C’est Moïse qui agit, c’est Aaron qui parle, car Moïse n’était pas orateur : sa parole, difficile, le trahissait souvent ; il balbutiait, peut-être même bégayait-il : Je suis incirconcis des lèvres, lui fait dire l’auteur du Pentateuque. Le premier effort de Moïse pour jeter les Israélites hors de l’Égypte paraît avoir échoué ; ce serait Aaron qui, prenant la parole, aurait fini par persuader les Hébreux. Aaron était comme le prophète de Moïse : Alors l’Éternel dit à Moïse : Vois ! Je te fais dieu pour Pharaon, et Aaron ton frère sera ton prophète. Cependant Moïse avait le bâton du commandement.

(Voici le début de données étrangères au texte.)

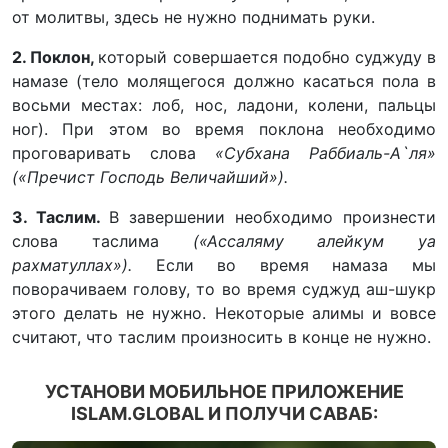
от молитвы, здесь не нужно поднимать руки.
2. Поклон,
который совершается подобно суджуду в
намазе (тело молящегося должно касаться пола в
восьми местах: лоб, нос, ладони, колени, пальцы
ног). При этом во время поклона необходимо
проговаривать слова
«Субхана Раббиаль-А`ля»
(«Пречист Господь Величайший»).
3. Таслим.
В завершении необходимо произнести
слова таслима
(«Ассаляму алейкум уа
рахматуллах»).
Если во время намаза мы
поворачиваем голову, то во время суджуд аш-шукр
этого делать не нужно. Некоторые алимы и вовсе
считают, что таслим произносить в конце не нужно.
УСТАНОВИ МОБИЛЬНОЕ ПРИЛОЖЕНИЕ
ISLAM.GLOBAL И ПОЛУЧИ САВАБ:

Aussitôt après le coucher du soleil, — à minuit, dit un passage de la Bible, invraisemblable, — les émigrants obéissant à Aaron quittaient en masse la terre de Gessen : Et je ferai obtenir à ce peuple les bonnes grâces des Égyptiens, de sorte que quand vous partirez vous ne partirez pas les mains vides. Mais chaque femme demandera à sa voisine et à celle qui demeure dans sa maison, des objets d’or et des habits pour en revêtir vos fils et vos filles, afin de dépouiller les Égyptiens. La Bible évalue à six cent mille, sans compter les femmes et les enfants, la quantité des Israélites qui partirent de Gessen. Plusieurs chiffres contradictoires sont donnés dans la Bible même. Le mouvement d’exode entraîna beaucoup de non Israélites. Grossie de ces étrangers, la masse des émigrants est citée comme ayant atteint le total de trois millions d’hommes, partis avec des troupeaux nombreux, ce qui n’est pas admissible. On ne saurait admettre davantage que l’exode se soit accompli en une seule nuit.

La prédication d’Aaron avait séduit, en même temps que les Hébreux, des habitants du delta, — Égyptiens et Libyens, — que les continuelles batailles tourmentaient et qui suivirent les Israélites auxquels Moïse, par la bouche de son frère, avait promis des merveilles. Ces étrangers, moins audacieux, timorés même, n’ayant pas surtout, comme les Asiatiques l’ont à un si haut degré, le goût des déplacements rapides, confièrent aux Hébreux les vêtements, les bijoux et les divinités qu’ils voulaient emporter. C’est en emportant ces richesses, sans se préoccuper probablement de ceux qui les leur avaient confiées, que les Hébreux, en cette circonstance, dépouillèrent, suivant l’expression biblique, les Égyptiens.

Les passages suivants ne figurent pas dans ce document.